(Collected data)
________________________________________
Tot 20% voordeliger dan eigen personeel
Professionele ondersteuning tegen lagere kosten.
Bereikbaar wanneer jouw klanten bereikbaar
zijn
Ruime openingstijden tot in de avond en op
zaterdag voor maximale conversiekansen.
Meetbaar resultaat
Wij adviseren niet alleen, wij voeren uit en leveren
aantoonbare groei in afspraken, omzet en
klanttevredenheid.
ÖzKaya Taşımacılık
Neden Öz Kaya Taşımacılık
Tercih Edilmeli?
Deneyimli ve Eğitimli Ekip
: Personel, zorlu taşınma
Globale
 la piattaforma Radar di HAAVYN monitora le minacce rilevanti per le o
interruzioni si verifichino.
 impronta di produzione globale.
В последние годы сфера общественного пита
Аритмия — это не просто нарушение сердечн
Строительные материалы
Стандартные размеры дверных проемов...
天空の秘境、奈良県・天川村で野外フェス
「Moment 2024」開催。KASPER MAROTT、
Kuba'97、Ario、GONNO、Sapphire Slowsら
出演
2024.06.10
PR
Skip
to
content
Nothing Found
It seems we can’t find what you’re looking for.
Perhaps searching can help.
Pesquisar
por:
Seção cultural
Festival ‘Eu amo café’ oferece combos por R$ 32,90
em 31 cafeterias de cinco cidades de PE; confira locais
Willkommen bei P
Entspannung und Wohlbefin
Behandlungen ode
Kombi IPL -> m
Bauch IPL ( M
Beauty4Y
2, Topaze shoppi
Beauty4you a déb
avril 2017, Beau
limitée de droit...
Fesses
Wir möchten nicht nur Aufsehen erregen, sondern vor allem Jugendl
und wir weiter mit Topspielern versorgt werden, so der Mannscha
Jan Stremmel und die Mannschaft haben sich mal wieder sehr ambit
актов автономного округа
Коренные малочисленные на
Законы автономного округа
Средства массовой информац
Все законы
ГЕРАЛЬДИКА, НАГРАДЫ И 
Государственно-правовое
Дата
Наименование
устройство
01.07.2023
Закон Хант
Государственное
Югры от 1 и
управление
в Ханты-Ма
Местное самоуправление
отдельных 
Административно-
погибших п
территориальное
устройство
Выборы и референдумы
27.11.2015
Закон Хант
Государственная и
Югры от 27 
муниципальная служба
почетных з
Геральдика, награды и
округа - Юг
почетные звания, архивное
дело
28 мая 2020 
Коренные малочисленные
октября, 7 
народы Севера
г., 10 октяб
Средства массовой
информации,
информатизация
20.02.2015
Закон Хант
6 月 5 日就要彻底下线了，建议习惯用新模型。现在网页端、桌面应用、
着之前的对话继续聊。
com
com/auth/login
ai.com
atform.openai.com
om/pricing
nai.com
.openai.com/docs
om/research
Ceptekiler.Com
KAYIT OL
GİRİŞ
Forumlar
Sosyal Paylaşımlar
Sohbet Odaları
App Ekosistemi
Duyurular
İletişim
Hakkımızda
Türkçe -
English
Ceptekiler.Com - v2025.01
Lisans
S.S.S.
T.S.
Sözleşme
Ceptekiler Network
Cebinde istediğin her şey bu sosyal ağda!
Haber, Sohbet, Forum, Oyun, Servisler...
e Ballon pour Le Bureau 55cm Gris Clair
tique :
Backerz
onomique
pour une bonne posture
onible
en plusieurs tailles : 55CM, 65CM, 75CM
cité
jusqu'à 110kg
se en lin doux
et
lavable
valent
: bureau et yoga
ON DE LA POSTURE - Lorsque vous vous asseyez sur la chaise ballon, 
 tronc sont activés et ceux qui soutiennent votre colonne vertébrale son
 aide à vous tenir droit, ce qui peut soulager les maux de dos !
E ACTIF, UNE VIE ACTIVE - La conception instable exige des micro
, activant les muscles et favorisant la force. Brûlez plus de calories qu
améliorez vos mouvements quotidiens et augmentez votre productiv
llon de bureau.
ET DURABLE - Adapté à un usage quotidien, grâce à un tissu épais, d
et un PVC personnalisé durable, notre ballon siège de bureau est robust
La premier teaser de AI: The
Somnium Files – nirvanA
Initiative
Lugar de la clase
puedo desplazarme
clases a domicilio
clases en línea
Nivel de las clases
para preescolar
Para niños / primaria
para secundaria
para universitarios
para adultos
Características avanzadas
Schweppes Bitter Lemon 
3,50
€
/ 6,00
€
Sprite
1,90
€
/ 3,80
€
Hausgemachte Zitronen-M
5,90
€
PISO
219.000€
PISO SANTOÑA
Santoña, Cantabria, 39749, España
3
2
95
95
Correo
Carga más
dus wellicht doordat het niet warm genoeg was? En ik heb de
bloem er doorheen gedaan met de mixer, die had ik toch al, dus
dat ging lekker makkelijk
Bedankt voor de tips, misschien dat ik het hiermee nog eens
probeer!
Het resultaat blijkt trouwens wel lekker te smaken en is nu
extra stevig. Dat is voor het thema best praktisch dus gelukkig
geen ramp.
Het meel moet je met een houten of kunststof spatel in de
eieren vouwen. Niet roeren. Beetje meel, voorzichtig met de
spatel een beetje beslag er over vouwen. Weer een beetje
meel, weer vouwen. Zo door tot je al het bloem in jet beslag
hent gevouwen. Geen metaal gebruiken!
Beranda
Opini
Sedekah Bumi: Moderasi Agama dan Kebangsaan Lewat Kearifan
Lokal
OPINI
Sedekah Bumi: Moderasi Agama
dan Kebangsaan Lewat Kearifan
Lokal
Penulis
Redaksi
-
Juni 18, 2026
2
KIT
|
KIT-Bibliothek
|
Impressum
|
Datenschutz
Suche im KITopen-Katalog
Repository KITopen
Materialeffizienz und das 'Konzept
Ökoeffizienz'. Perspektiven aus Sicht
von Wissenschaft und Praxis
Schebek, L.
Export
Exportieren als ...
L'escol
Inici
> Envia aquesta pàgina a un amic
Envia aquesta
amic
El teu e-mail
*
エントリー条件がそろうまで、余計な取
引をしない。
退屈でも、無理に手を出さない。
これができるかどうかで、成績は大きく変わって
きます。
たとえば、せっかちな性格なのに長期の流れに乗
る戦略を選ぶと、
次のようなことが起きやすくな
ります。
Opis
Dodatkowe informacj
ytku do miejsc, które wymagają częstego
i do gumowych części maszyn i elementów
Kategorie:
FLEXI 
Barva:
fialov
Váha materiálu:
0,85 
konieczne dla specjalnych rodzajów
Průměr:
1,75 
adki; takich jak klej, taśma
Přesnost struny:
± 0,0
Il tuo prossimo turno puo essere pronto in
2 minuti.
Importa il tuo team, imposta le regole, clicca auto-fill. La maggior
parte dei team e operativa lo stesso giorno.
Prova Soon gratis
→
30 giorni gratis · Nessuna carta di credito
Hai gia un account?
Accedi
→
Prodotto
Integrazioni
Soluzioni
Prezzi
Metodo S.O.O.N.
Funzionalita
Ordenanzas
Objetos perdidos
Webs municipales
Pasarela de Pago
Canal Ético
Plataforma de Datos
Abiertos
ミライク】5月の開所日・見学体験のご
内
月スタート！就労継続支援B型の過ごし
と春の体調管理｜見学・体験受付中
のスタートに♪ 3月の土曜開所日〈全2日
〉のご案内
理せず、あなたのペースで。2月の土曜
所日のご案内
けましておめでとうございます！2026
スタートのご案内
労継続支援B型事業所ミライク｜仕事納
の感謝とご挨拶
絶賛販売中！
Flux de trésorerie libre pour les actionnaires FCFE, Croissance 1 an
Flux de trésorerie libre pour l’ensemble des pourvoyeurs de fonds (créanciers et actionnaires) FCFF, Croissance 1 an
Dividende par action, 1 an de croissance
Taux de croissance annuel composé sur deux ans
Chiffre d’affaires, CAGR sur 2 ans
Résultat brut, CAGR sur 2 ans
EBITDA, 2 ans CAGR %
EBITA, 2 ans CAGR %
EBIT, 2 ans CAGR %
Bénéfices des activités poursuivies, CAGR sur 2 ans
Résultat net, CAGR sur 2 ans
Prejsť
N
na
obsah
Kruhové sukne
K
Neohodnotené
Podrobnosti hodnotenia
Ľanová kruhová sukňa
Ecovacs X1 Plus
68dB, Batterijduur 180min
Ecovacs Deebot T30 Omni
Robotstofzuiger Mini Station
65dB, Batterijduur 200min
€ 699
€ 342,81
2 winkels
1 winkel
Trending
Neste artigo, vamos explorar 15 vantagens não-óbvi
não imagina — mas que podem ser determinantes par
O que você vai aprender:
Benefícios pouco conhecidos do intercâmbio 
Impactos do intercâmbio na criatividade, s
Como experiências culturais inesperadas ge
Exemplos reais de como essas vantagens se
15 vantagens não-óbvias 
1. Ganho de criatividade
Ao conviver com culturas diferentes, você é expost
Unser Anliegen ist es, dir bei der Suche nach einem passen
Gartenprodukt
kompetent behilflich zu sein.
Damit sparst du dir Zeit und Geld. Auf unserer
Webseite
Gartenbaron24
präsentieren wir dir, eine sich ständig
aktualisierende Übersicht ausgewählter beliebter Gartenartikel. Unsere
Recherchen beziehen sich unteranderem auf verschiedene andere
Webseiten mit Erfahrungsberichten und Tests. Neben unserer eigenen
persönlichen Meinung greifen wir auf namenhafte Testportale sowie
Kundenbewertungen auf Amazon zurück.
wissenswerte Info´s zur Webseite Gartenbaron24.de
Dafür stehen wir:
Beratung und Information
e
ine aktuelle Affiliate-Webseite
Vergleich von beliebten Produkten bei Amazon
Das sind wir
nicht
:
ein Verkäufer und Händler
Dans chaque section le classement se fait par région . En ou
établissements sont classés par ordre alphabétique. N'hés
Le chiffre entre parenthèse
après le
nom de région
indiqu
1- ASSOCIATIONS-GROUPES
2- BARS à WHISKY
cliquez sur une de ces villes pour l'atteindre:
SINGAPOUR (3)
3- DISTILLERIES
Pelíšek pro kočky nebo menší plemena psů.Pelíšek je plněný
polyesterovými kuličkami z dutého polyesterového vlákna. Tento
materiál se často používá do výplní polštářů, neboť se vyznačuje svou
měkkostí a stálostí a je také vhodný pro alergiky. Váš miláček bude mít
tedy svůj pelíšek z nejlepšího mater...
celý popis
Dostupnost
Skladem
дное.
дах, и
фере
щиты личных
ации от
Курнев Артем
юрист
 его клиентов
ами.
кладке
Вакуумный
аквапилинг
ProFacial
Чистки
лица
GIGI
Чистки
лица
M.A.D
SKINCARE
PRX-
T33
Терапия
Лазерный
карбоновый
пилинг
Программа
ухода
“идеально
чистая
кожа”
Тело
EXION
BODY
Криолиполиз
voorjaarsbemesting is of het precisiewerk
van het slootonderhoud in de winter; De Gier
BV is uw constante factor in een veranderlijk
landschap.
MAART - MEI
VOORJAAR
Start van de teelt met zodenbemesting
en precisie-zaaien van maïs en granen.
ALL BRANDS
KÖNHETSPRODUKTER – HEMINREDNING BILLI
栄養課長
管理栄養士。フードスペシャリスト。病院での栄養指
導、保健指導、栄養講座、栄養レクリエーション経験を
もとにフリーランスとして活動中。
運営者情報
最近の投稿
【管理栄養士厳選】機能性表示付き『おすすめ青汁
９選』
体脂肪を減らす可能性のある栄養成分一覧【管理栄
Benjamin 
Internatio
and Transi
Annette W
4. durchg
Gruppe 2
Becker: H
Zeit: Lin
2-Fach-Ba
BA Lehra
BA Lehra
________________________________________
Task instructions. Look back at the data above. Transcribe exactly the lines starting at the line that contains "Meetbaar resultaat" and ending at the line that contains "Seção cultural".

Response area.
Meetbaar resultaat
Wij adviseren niet alleen, wij voeren uit en leveren
aantoonbare groei in afspraken, omzet en
klanttevredenheid.
ÖzKaya Taşımacılık
Neden Öz Kaya Taşımacılık
Tercih Edilmeli?
Deneyimli ve Eğitimli Ekip
: Personel, zorlu taşınma
Globale
 la piattaforma Radar di HAAVYN monitora le minacce rilevanti per le o
interruzioni si verifichino.
 impronta di produzione globale.
В последние годы сфера общественного пита
Аритмия — это не просто нарушение сердечн
Строительные материалы
Стандартные размеры дверных проемов...
天空の秘境、奈良県・天川村で野外フェス
「Moment 2024」開催。KASPER MAROTT、
Kuba'97、Ario、GONNO、Sapphire Slowsら
出演
2024.06.10
PR
Skip
to
content
Nothing Found
It seems we can’t find what you’re looking for.
Perhaps searching can help.
Pesquisar
por:
Seção cultural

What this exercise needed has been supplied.